Looking through the material below, say how many lines contain the string "Videoclip" and add nothing more.

----- Source material -----

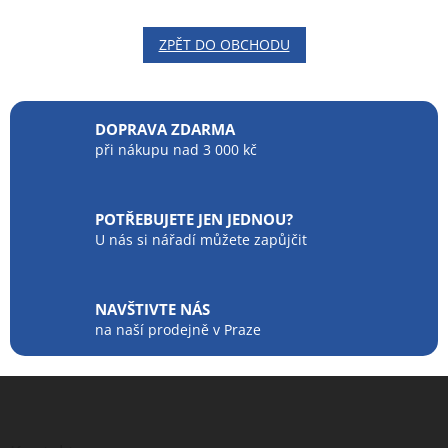
ZPĚT DO OBCHODU
DOPRAVA ZDARMA
při nákupu nad 3 000 kč
POTŘEBUJETE JEN JEDNOU?
U nás si nářadí můžete zapůjčit
NAVŠTIVTE NÁS
na naší prodejně v Praze
Z
á
p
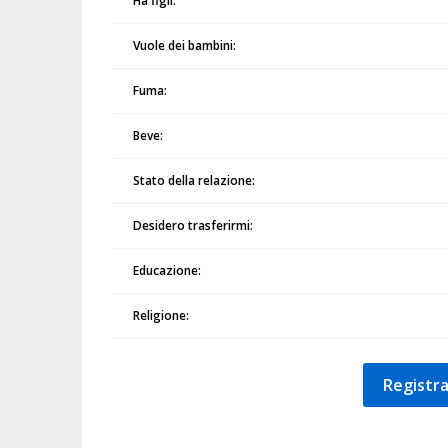
Ha figli:
Vuole dei bambini:
Fuma:
Beve:
Stato della relazione:
Desidero trasferirmi:
Educazione:
Religione:
Registra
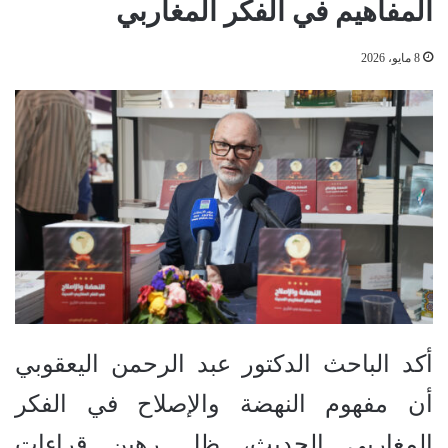
المفاهيم في الفكر المغاربي
8 مايو، 2026
أكد الباحث الدكتور عبد الرحمن اليعقوبي
أن مفهوم النهضة والإصلاح في الفكر
المغاربي الحديث، ظل رهين قراءات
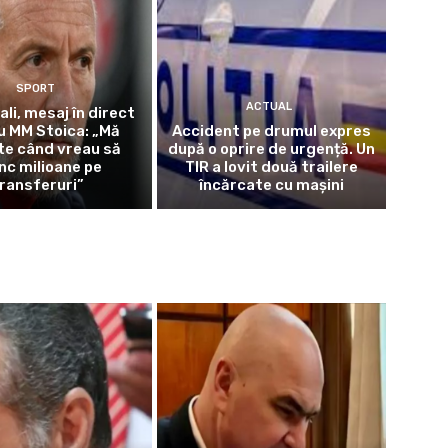
SPORT
ACTUAL
ali, mesaj în direct
u MM Stoica: „Mă
Accident pe drumul expres
te când vreau să
după o oprire de urgență. Un
nc milioane pe
TIR a lovit două trailere
ransferuri”
încărcate cu mașini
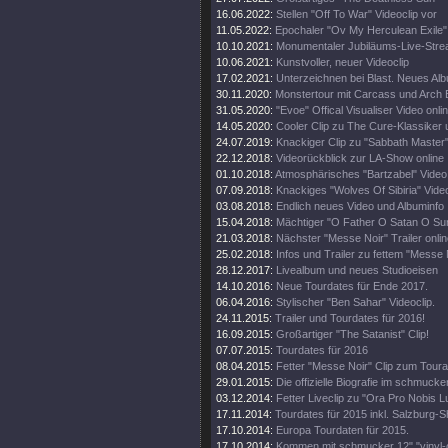
16.06.2022:
Stellen "Off To War" Videoclip vor
11.05.2022:
Epochaler "Ov My Herculean Exile" 
10.10.2021:
Monumentaler Jubiläums-Live-Stre
10.06.2021:
Kunstvoller, neuer Videoclip
17.02.2021:
Unterzeichnen bei Blast. Neues Al
30.11.2020:
Monstertour mit Carcass und Arch
31.05.2020:
"Evoe" Offical Visualiser Video onli
14.05.2020:
Cooler Clip zu The Cure-Klassiker
24.07.2019:
Knackiger Clip zu "Sabbath Master
22.12.2018:
Videorückblick zur LA-Show online
01.10.2018:
Atmosphärisches "Bartzabel" Video
07.09.2018:
Knackiges "Wolves Of Sibiria" Vide
03.08.2018:
Endlich neues Video und Albuminfo
15.04.2018:
Mächtiger "O Father O Satan O Sun
21.03.2018:
Nächster "Messe Noir" Trailer onli
25.02.2018:
Infos und Trailer zu fettem "Messe
28.12.2017:
Livealbum und neues Studioeisen
14.10.2016:
Neue Tourdates für Ende 2017.
06.04.2016:
Stylischer "Ben Sahar" Videoclip.
24.11.2015:
Trailer und Tourdates für 2016!
16.09.2015:
Großartiger "The Satanist" Clip!
07.07.2015:
Tourdates für 2016
08.04.2015:
Fetter "Messe Noir" Clip zum Toura
29.01.2015:
Die offizielle Biografie im schmuck
03.12.2014:
Fetter Liveclip zu "Ora Pro Nobis Lu
17.11.2014:
Tourdates für 2015 inkl. Salzburg-
17.10.2014:
Europa Tourdaten für 2015.
17.10.2014:
Kommen mit schmucker 12" "vinyl-o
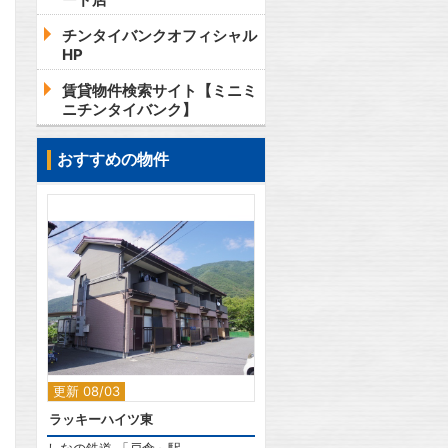
チンタイバンクオフィシャル
HP
賃貸物件検索サイト【ミニミ
ニチンタイバンク】
おすすめの物件
2
更新 08/03
ラッキーハイツ東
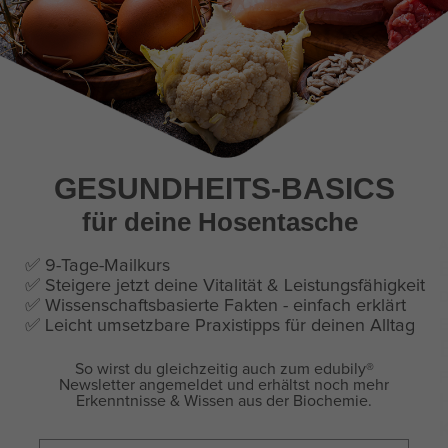
GESUNDHEITS-BASICS
für deine Hosentasche
A
✅ 9-Tage-Mailkurs
✅ Steigere jetzt deine Vitalität & Leistungsfähigkeit
D
✅ Wissenschaftsbasierte Fakten - einfach erklärt
E
✅
Leicht umsetzbare Praxistipps für deinen Alltag
So wirst du gleichzeitig auch zum edubily
®
F
Newsletter angemeldet und erhältst noch mehr
Erkenntnisse & Wissen aus der Biochemie.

-----

◆ Written solution
3